Arsenault, Louise Gallant | Bowing Down Home
Biography
Louise Gallant Arsenault grew up in a large musical family; before her family home got hooked up to electricity in 1967, her family often played music together in the evenings to pass the time. Her father, the fiddler Alyre Gallant, noted her aptitude at a young age and jigged tunes to her until she found them on the fiddle. She was one of the last fiddlers with a traditional Island style to develop in Prince County, and has an extremely independent attitude towards developing and maintaining her own tune versions, or twists.
Fiddling females were still very much a curiosity in the Evangeline Coast region during Louise’s childhood, despite the substantial precedent that had been set there decades earlier by Zélie-Anne Arsenault Poirier and her sisters. This was very much a mixed blessing. On the plus side, her talents were much in demand for community events. Once she reached adolescence, however, pressures to quit were strong enough that she felt she needed to put the instrument aside for a while.

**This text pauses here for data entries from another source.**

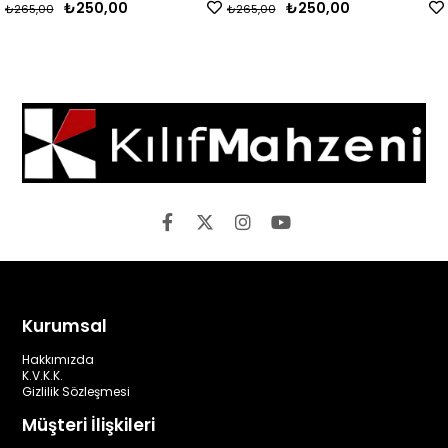
₺250,00
₺250,00
₺265,00
₺265,00
Kurumsal
Hakkımızda
K.V.K.K.
Gizlilik Sözleşmesi
Müşteri İlişkileri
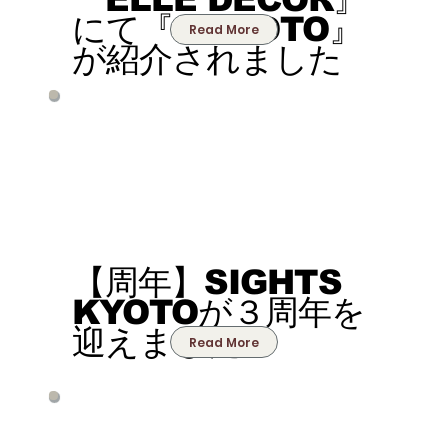
にて『1/KYOTO』
Read More
が紹介されました
【周年】SIGHTS
KYOTOが３周年を
迎えました
Read More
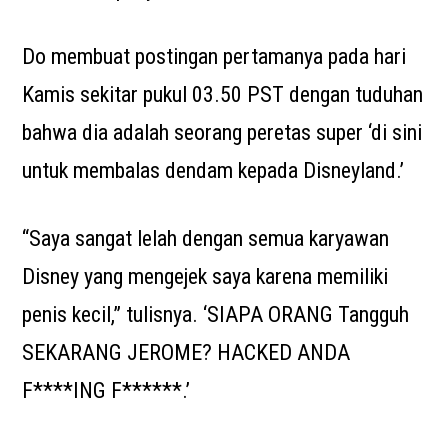
Do membuat postingan pertamanya pada hari
Kamis sekitar pukul 03.50 PST dengan tuduhan
bahwa dia adalah seorang peretas super ‘di sini
untuk membalas dendam kepada Disneyland.’
“Saya sangat lelah dengan semua karyawan
Disney yang mengejek saya karena memiliki
penis kecil,” tulisnya. ‘SIAPA ORANG Tangguh
SEKARANG JEROME? HACKED ANDA
F****ING F******.’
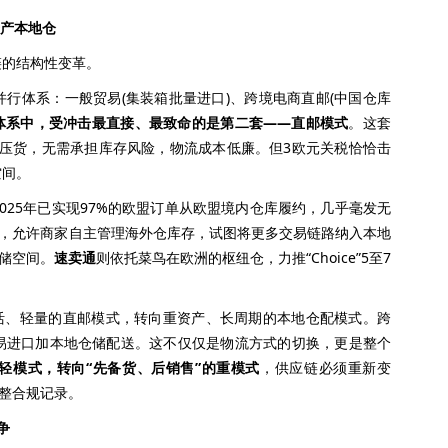
资产本地仓
的结构性变革。
体系：一般贸易(集装箱批量进口)、跨境电商直邮(中国仓库
体系中，受冲击最直接、最致命的是第二套——直邮模式
。这套
海外压货，无需承担库存风险，物流成本低廉。但3欧元关税恰恰击
空间。
2025年已实现97%的欧盟订单从欧盟境内仓库履约，几乎毫发无
模式，允许商家自主管理海外仓库存，试图将更多交易链路纳入本地
储空间。
速卖通
则依托菜鸟在欧洲的枢纽仓，力推“Choice”5至7
活、轻量的直邮模式，转向重资产、长周期的本地仓配模式。跨
易进口加本地仓储配送。这不仅仅是物流方式的切换，更是整个
的轻模式，转向“先备货、后销售”的重模式
，供应链必须重新变
完整合规记录。
争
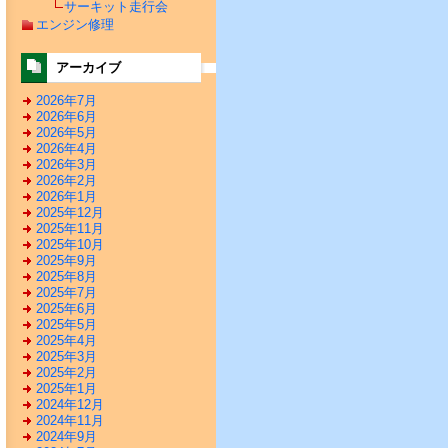
サーキット走行会
エンジン修理
アーカイブ
2026年7月
2026年6月
2026年5月
2026年4月
2026年3月
2026年2月
2026年1月
2025年12月
2025年11月
2025年10月
2025年9月
2025年8月
2025年7月
2025年6月
2025年5月
2025年4月
2025年3月
2025年2月
2025年1月
2024年12月
2024年11月
2024年9月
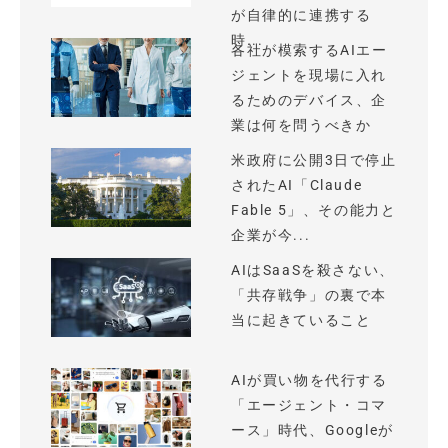
が自律的に連携する
時...
各社が模索するAIエー
ジェントを現場に入れ
るためのデバイス、企
業は何を問うべきか
米政府に公開3日で停止
されたAI「Claude
Fable 5」、その能力と
企業が今...
AIはSaaSを殺さない、
「共存戦争」の裏で本
当に起きていること
AIが買い物を代行する
「エージェント・コマ
ース」時代、Googleが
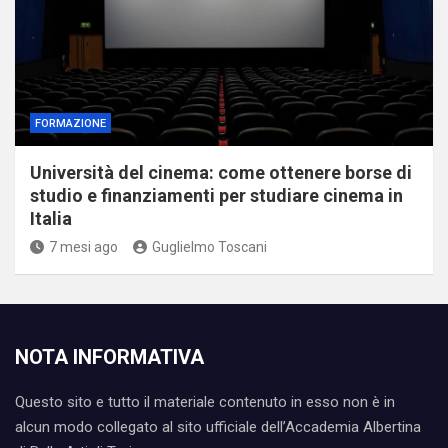
FORMAZIONE
Università del cinema: come ottenere borse di
studio e finanziamenti per studiare cinema in
Italia
7 mesi ago
Guglielmo Toscani
NOTA INFORMATIVA
Questo sito e tutto il materiale contenuto in esso non è in
alcun modo collegato al sito ufficiale dell’Accademia Albertina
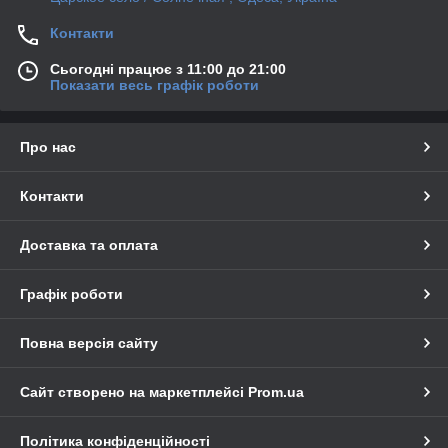
Контакти
Сьогодні працює з 11:00 до 21:00
Показати весь графік роботи
Про нас
Контакти
Доставка та оплата
Графік роботи
Повна версія сайту
Сайт створено на маркетплейсі
Prom.ua
Політика конфіденційності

When I first recorded her in 1992, Louise was a powerful dance fiddler who was also a mainstay at Acadian Festivals and a regular performer at La Cuisine à Mémé (Granny's Kitchen), a dinner theatre production based in Mont Carmel. From this production grew the band Barachois, which toured widely throughout North America, Britain and Western Europe, and enabled Louise to support herself as a professional musician for nearly a decade.
With Barachois in the past and a new band brewing, Louise’s energies have focused on the preservation of Acadian music through teaching and serving as a band coach; in 2006 she had a long range plan to found a fiddle-teaching camp on the Evangeline Coast.
Of special interest to fiddlers: Louise offers an explanation of the bowing technique that produces Acadian style sawstroke syncopation (what she calls "shuffles").